Without copying any picture, transcribe exactly the lines of the data below from the one containing "Restaurant und Kongresszentrum. Neben" through the one containing "AI Hearing Aid Solutions".

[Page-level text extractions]
━━━━━━━━━━
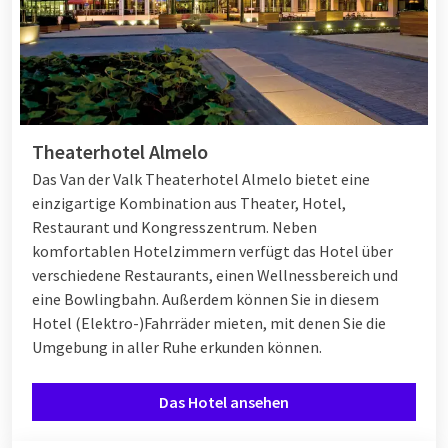
Theaterhotel Almelo
Das Van der Valk Theaterhotel Almelo bietet eine
einzigartige Kombination aus Theater, Hotel,
Restaurant und Kongresszentrum. Neben
komfortablen Hotelzimmern verfügt das Hotel über
verschiedene Restaurants, einen Wellnessbereich und
eine Bowlingbahn. Außerdem können Sie in diesem
Hotel (Elektro-)Fahrräder mieten, mit denen Sie die
Umgebung in aller Ruhe erkunden können.
Das Hotel ansehen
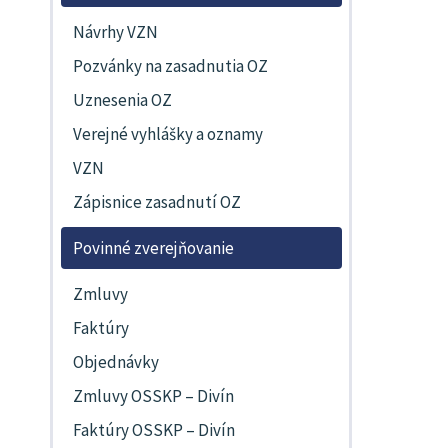
Návrhy VZN
Pozvánky na zasadnutia OZ
Uznesenia OZ
Verejné vyhlášky a oznamy
VZN
Zápisnice zasadnutí OZ
Povinné zverejňovanie
Zmluvy
Faktúry
Objednávky
Zmluvy OSSKP – Divín
Faktúry OSSKP – Divín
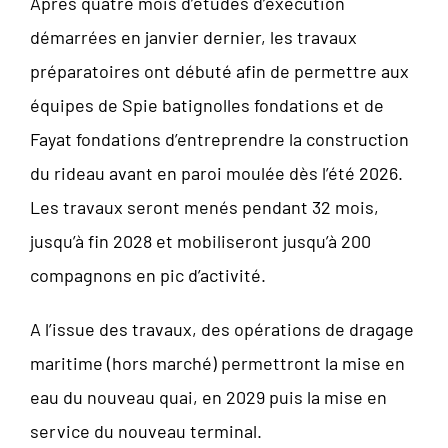
Après quatre mois d’études d’exécution
démarrées en janvier dernier, les travaux
préparatoires ont débuté afin de permettre aux
équipes de Spie batignolles fondations et de
Fayat fondations d’entreprendre la construction
du rideau avant en paroi moulée dès l’été 2026.
Les travaux seront menés pendant 32 mois,
jusqu’à fin 2028 et mobiliseront jusqu’à 200
compagnons en pic d’activité.
A l’issue des travaux, des opérations de dragage
maritime (hors marché) permettront la mise en
eau du nouveau quai, en 2029 puis la mise en
service du nouveau terminal.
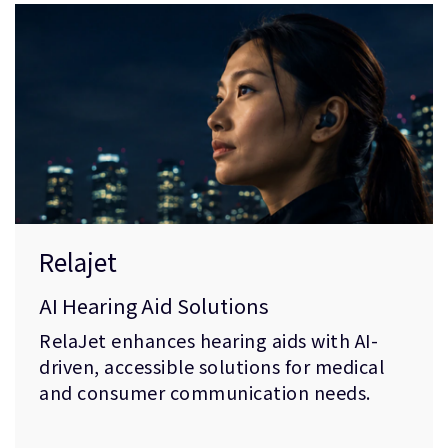
Relajet
AI Hearing Aid Solutions
RelaJet enhances hearing aids with AI-
driven, accessible solutions for medical
and consumer communication needs.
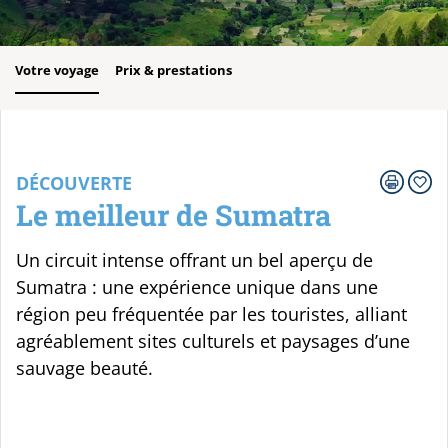
Votre voyage
Prix & prestations
DÉCOUVERTE
Le meilleur de Sumatra
Un circuit intense offrant un bel aperçu de
Sumatra : une expérience unique dans une
région peu fréquentée par les touristes, alliant
agréablement sites culturels et paysages d’une
sauvage beauté.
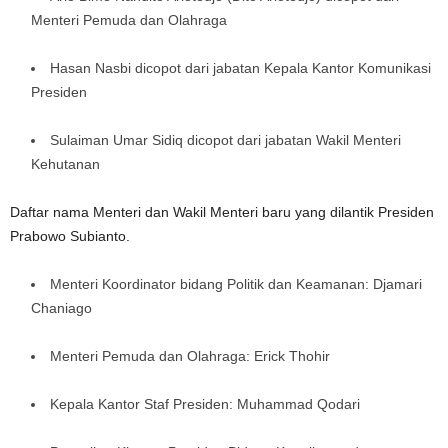
Menteri Pemuda dan Olahraga
Hasan Nasbi dicopot dari jabatan Kepala Kantor Komunikasi
Presiden
Sulaiman Umar Sidiq dicopot dari jabatan Wakil Menteri
Kehutanan
Daftar nama Menteri dan Wakil Menteri baru yang dilantik Presiden
Prabowo Subianto.
Menteri Koordinator bidang Politik dan Keamanan: Djamari
Chaniago
Menteri Pemuda dan Olahraga: Erick Thohir
Kepala Kantor Staf Presiden: Muhammad Qodari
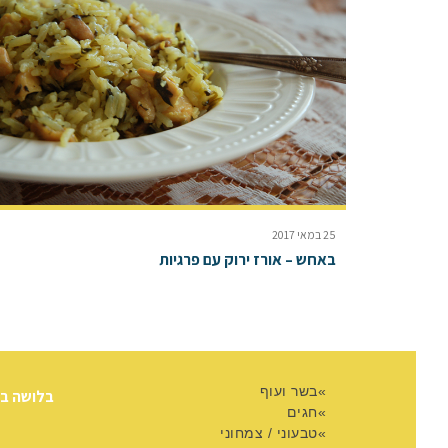
25 במאי 2017
באחש – אורז ירוק עם פרגיות
בשר ועוף
בלושה ב
חגים
טבעוני / צמחוני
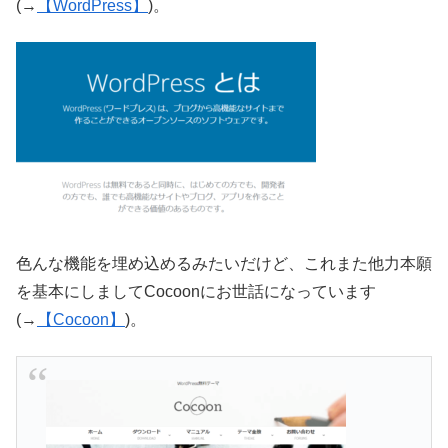
(→
【WordPress】
)。
色んな機能を埋め込めるみたいだけど、これまた他力本願
を基本にしましてCocoonにお世話になっています
(→
【Cocoon】
)。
━━━━━━━━━━
_ANSWER TO THIS EXERCISE:_
Restaurant und Kongresszentrum. Neben
komfortablen Hotelzimmern verfügt das Hotel über
verschiedene Restaurants, einen Wellnessbereich und
eine Bowlingbahn. Außerdem können Sie in diesem
Hotel (Elektro-)Fahrräder mieten, mit denen Sie die
Umgebung in aller Ruhe erkunden können.
Das Hotel ansehen
Návrhy VZN
Pozvánky na zasadnutia OZ
Uznesenia OZ
Verejné vyhlášky a oznamy
VZN
Zápisnice zasadnutí OZ
Povinné zverejňovanie
Zmluvy
Faktúry
Objednávky
Zmluvy OSSKP – Divín
Faktúry OSSKP – Divín
Après quatre mois d’études d’exécution
démarrées en janvier dernier, les travaux
préparatoires ont débuté afin de permettre aux
équipes de Spie batignolles fondations et de
Fayat fondations d’entreprendre la construction
du rideau avant en paroi moulée dès l’été 2026.
Les travaux seront menés pendant 32 mois,
jusqu’à fin 2028 et mobiliseront jusqu’à 200
compagnons en pic d’activité.
A l’issue des travaux, des opérations de dragage
maritime (hors marché) permettront la mise en
eau du nouveau quai, en 2029 puis la mise en
service du nouveau terminal.
Relajet
AI Hearing Aid Solutions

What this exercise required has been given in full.